"And yet," says he, puzzled, "I've watched, and you hinna haen a letter frae him. It defies the face o' clay to find out how he has managed it. Oh, the crittur! Ay, I suppose you dinna want to tell me what it is that has lichted you up again?"

She could not tell him, for it was a compact she had made with one who did not sign it. "I shall cease to be bitter and despairing and wicked, and try every moment of my life to be good and do good, so long as my plant flourishes; but if it withers, then I shall go to him—I don't care what happens; I shall go to him."

It was the middle of June when she first noticed that the plant was beginning to droop.


CHAPTER XXVII

GRIZEL'S JOURNEY

Nothing could have been less expected. In the beginning of May its leaves had lost something of their greenness. The plant seemed to be hesitating, but she coaxed it over the hill, and since then it had scarcely needed her hand; almost light-headedly it hurried into its summer clothes, and new buds broke out on it, like smiles, at the fascinating thought that there was to be a to-morrow.
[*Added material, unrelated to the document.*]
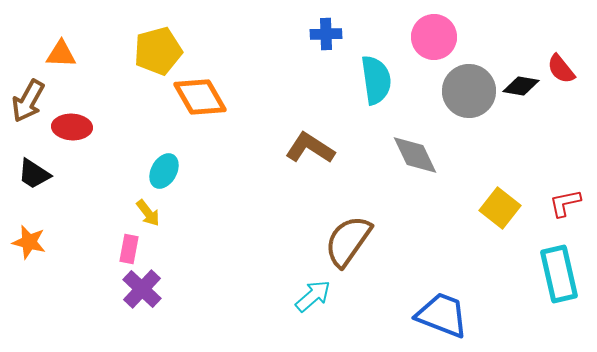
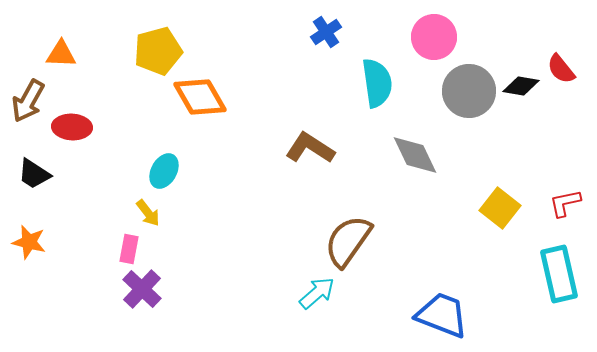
blue cross: moved 2 px up; rotated 32 degrees counterclockwise
cyan semicircle: moved 1 px right, 3 px down
cyan arrow: moved 4 px right, 3 px up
Grizel's plant had never been so brave in its little life when suddenly it turned back.

That was the day on which Elspeth and David were leaving for a fortnight's holiday with his relatives by the sea; for Elspeth needed and was getting special devotion just now, and Grizel knew why. She was glad they were going; it was well that they should not be there to ask questions if she also must set forth on a journey.

For more than a week she waited, and everything she could do for her plant she did. She watched it so carefully that she might have deceived herself into believing that it was standing still only, had there been no night-time. She thought she had not perhaps been sufficiently good, and she tried to be more ostentatiously satisfied with her lot. Never had she forced herself to work quite so hard for others as in those few days, and then when she came home it had drooped a little more.